Here’s a short example in Python:
import random
import requests
proxy_pool = ["191.5.0.79:53281", "202.166.202.29:58794", "51.210.106.217:443", "5103.240.161.109:6666"]
URL = 'https://httpbin.org/get'
while len(proxy_pool) >0:
random_proxy_list = random.sample(proxy_pool, k=1)
random_proxy = {
'http': 'http://' + random_proxy_list[0],
}
response = requests.get(URL, proxies=random_proxy)
print(response.json())
proxy_pool.remove(random_proxy_list[0])
The code only cycles the proxy pool once and does it for a single URL, but it should illustrate the logic well. I grabbed the IPs from https://free-proxy-list.net/, by the way. Unsurprisingly, they didn’t work.

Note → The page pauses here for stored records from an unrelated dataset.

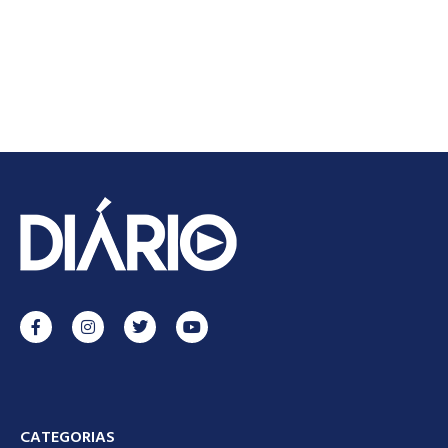
CATEGORIAS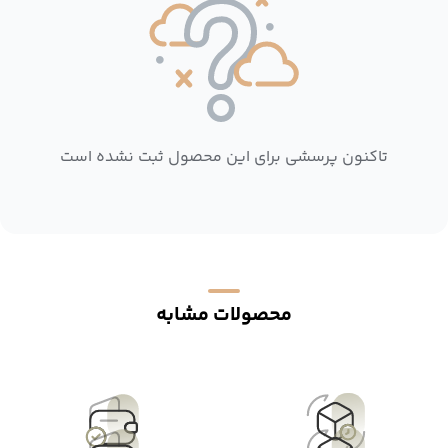
تاکنون پرسشی برای این محصول ثبت نشده است
محصولات مشابه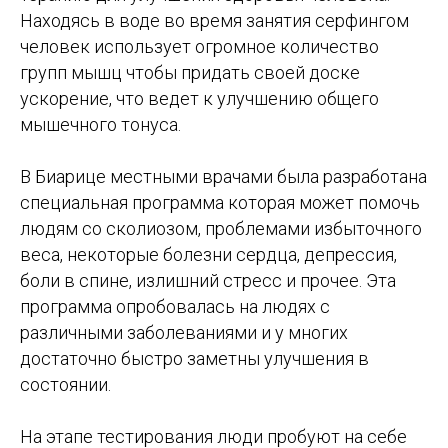
Находясь в воде во время занятия серфингом
человек использует огромное количество
групп мышц чтобы придать своей доске
ускорение, что ведет к улучшению общего
мышечного тонуса.
В Биарице местными врачами была разработана
специальная программа которая может помочь
людям со сколиозом, проблемами избыточного
веса, некоторые болезни сердца, депрессия,
боли в спине, излишний стресс и прочее. Эта
программа опробовалась на людях с
различными заболеваниями и у многих
достаточно быстро заметны улучшения в
состоянии.
На этапе тестирования люди пробуют на себе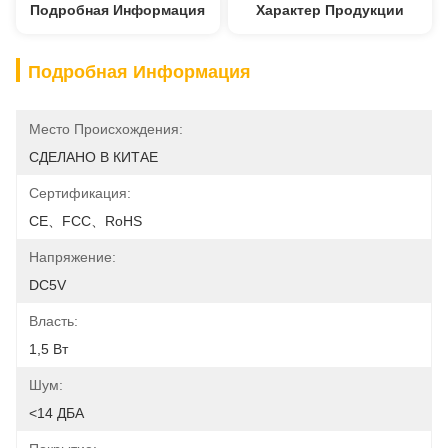
Подробная Информация
Характер Продукции
Подробная Информация
Место Происхождения:
СДЕЛАНО В КИТАЕ
Сертификация:
CE、FCC、RoHS
Напряжение:
DC5V
Власть:
1,5 Вт
Шум:
<14 ДБА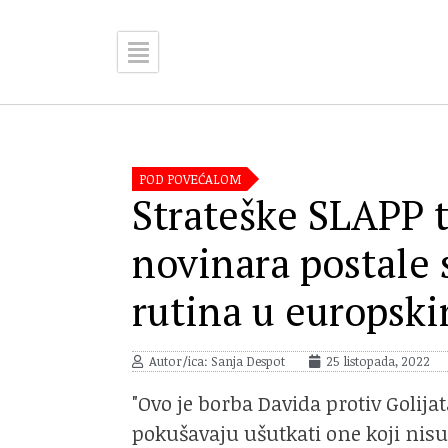
POD POVEĆALOM
Strateške SLAPP 
novinara postale
rutina u europsk
Autor/ica: Sanja Despot
25 listopada, 2022
"Ovo je borba Davida protiv Golija
pokušavaju ušutkati one koji nisu 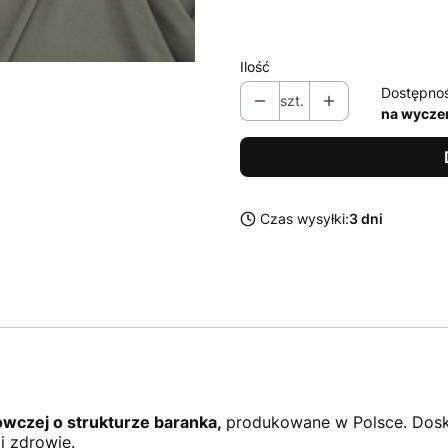
35/36
37/38
39/40
Ilość
Dostępno
szt.
na wycze
Czas wysyłki:
3 dni
owczej o strukturze baranka,
produkowane w Polsce. Dosk
i zdrowie.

That’s kind of the problem with building your own rotator, in fact. You’ll still need good dedicated or at least shared IPs. Once you’re at the point of buying proxies, you might as well look for a solution that rotates the IPs for you as well. This way, you don’t spend extra time building it or extra money outsourcing it. Also, you get more goodies like:
- A quick option to rotate only IPs from a specific region;
- The chance to choose what kinds of proxies to cycle (datacenter or residential; regular or mobile; etc.)
- Setting up static IPs for when you’re scraping behind a login screen;
- Automatic retries with fresh IPs when a request fails.
Let’s take WebScrapingAPI as an example of how easy it is to scrape a page with rotating proxies. The following code is straight from the documentation, where there are many other snippets like it:
import requests
url = "https://api.webscrapingapi.com/v1"
params = {
"api_key":"XXXXXX",
"url":"https://httpbin.org/get",
"proxy_type":"datacenter",
"country":"us"
}
response = requests.request("GET", url, params=params)
print(response.text)
This is all the code you need to scrape an URL while using datacenter proxies from the US. Note that there’s no list of IPs to rotate or even a parameter for it. That’s because the API switches proxies by default. If you want to use the same IP for multiple sessions, just add a new parameter:
import requests
url = "https://api.webscrapingapi.com/v1"
params = {
"api_key":"XXXXXX",
"url":"https://httpbin.org/get",
"proxy_type":"datacenter",
"country":"us",
"session":"100"
}
response = requests.request("GET", url, params=params)
print(response.text)
Just use the same integer for the “session” parameter to use the same static IP for any URL.